■ **EXERCISE DETAILS**
Find all the lines in the entries below that hold the word "make" and copy them.

Saved entries

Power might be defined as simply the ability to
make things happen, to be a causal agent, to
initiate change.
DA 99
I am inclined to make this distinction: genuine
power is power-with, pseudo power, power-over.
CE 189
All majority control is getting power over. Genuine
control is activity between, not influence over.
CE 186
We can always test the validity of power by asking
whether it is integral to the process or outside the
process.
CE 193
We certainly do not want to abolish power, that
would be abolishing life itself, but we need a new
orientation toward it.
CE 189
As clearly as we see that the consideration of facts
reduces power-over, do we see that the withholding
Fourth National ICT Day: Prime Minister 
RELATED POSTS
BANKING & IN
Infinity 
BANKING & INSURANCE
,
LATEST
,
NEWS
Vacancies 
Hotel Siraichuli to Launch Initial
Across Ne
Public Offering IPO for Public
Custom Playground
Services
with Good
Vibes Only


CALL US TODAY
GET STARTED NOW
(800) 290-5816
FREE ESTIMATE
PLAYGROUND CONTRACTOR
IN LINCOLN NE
==
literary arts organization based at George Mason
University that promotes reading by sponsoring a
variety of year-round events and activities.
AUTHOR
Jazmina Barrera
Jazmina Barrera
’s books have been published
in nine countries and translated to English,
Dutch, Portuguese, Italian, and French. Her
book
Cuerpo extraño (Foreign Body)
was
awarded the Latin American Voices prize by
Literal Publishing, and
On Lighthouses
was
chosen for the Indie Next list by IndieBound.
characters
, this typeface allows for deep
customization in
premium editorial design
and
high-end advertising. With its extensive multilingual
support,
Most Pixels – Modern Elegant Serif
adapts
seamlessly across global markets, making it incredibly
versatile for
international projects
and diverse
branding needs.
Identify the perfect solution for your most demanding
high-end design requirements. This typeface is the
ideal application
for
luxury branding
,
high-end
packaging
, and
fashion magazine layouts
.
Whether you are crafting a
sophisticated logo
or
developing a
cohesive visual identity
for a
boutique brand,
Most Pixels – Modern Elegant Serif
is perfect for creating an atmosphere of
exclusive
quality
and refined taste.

■ **SOLUTION TO THIS TASK**
make things happen, to be a causal agent, to
I am inclined to make this distinction: genuine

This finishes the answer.